Quel 6 ottobre del 1981 Putin se lo ricorda bene innanzitutto perché non aveva nulla di importante da fare, poi perché ogni dittatore che si rispetti ha la paranoia di che cosa possono fare gli ufficiali quando si sono stufati e hanno capito che il capo è debole e sputtanato.

Bazzicando tra un albergo e l’altro a San Pietroburgo, un paio di mesi prima, per prendere nota degli stranieri presenti in città si era imbattuto in una signora americana, di nome Amy, astro nascente dell’intelligence americana in visita della città. Invidioso della libertà ma pensando soprattutto al denaro e alle comodità della vita occidentale, ligio al suo mandato, la approcciò spacciandosi per un russo che ammirava gli Stati Uniti, ne ricordava con stima l’aiuto militare fornito durante la Grande guerra patriottica, oggi 9 maggio ne ricorre la celebrazione della vittoria, insomma, fece anche qualche avance molto delicata fino a quando la signora lo congedò con una scusa gentile.
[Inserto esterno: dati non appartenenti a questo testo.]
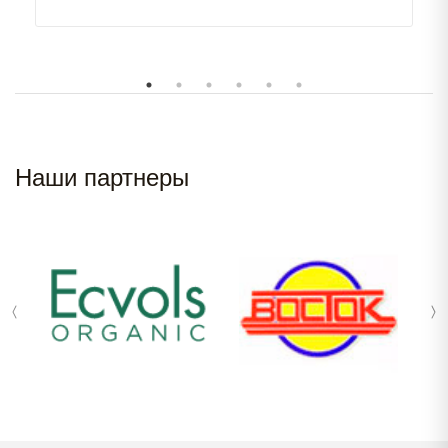
Наши партнеры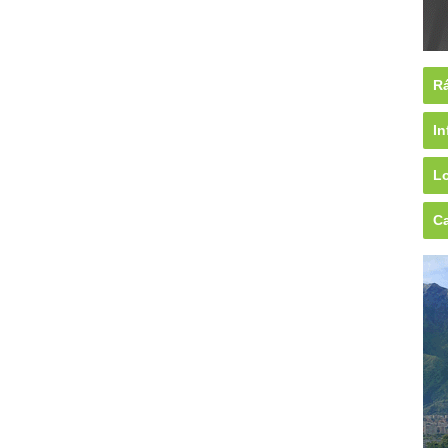
Rá
In
Lo
Ca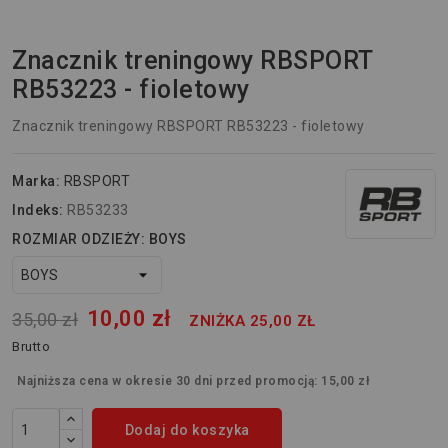
Znacznik treningowy RBSPORT
RB53223 - fioletowy
Znacznik treningowy RBSPORT RB53223 - fioletowy
Marka:
RBSPORT
Indeks:
RB53233
ROZMIAR ODZIEŻY: BOYS
10,00 zł
35,00 zł
ZNIŻKA 25,00 ZŁ
Brutto
Najniższa cena w okresie 30 dni przed promocją:
15,00 zł
Dodaj do koszyka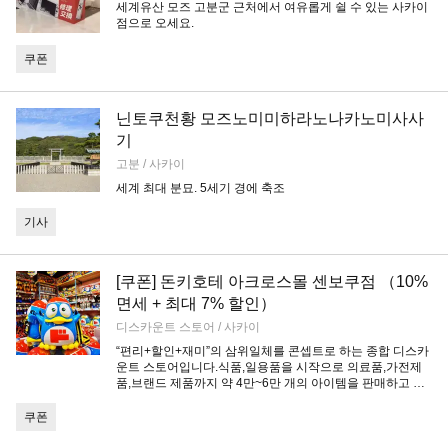
세계유산 모즈 고분군 근처에서 여유롭게 쉴 수 있는 사카이
점으로 오세요.
쿠폰
닌토쿠천황 모즈노미미하라노나카노미사사
기
고분 / 사카이
세계 최대 분묘. 5세기 경에 축조
기사
[쿠폰] 돈키호테 아크로스몰 센보쿠점 （10%
면세 + 최대 7% 할인）
디스카운트 스토어 / 사카이
“편리+할인+재미”의 삼위일체를 콘셉트로 하는 종합 디스카
운트 스토어입니다.식품,일용품을 시작으로 의료품,가전제
품,브랜드 제품까지 약 4만~6만 개의 아이템을 판매하고 있
습니다.쿠폰' 탭에서 할인 쿠폰을 챙겨 알뜰하게 쇼핑을 즐겨
보세요!
쿠폰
La rivide una settimana più tardi per sondare se vi fosse la possibilità di rimediare qualche soldo offrendo delle informazioni di alcun conto ma il tentativo maldestro fu stoppato dalla signora che valutò, erroneamente ma correttamente, di avere di fronte un agente di nessun peso e ruolo; peccato, la storia sarebbe potuta andare in un’altra direzione. È andata veramente così?

Ogg, 9 maggio 2023, venti città russe hanno annullato le celebrazioni della vittoria, non era mai successo, mentre i maligni analisti occidentali insinuano che le ragioni di sicurezza non riguardano improbabili attacchi o attentati ucraini, bensì possibili proteste o, aggiungo io, provocazioni in “stile italiano”, molto apprezzate negli effetti ottenuti dai tempi dei finti attentati di veri ceceni prezzolati dai servizi. Cosa di meglio di un paio di bombe da fare esplodere durante una adunanza di patriottici cittadini russi per suscitare una ondata generale di indignazione?

Ogni volta che penso a figure appartenenti alle istituzioni macchiatesi del sangue dei concittadini che dovevano difendere – e che pagavano il loro stipendio – mi domando come sia stato possibile che nessuno abbia avuto la forza di togliere di mezzo con ogni mezzo i loro controllori: misteri degli apparati.

L’immagine del palco delle autorità falciato dai colpi delle armi automatiche, il generale seduto che teneva sollevato il moncherino del braccio troncato sopra il gomito sono l’emblema di un mondo a parte anzi delle dinamiche di una “casta” della quale è difficilissimo descriverne i fini per il rischio di sconfinare nel letterario o nel metafisico quando poi i protagonisti del male appaiono alla luce del sole miserevoli figure, mai all’altezza delle loro vittime, con le debite eccezioni.

Il 9 maggio (1978) è anche la ricorrenza dell’assassinio di Aldo Moro, che il compagno Dario detestava più di tutti.

Mi accorgo solo oggi che esattamente un anno fa, una grande giornalista italiana sottolineava la coincidenza delle due date: Maria Antonietta Calabrò.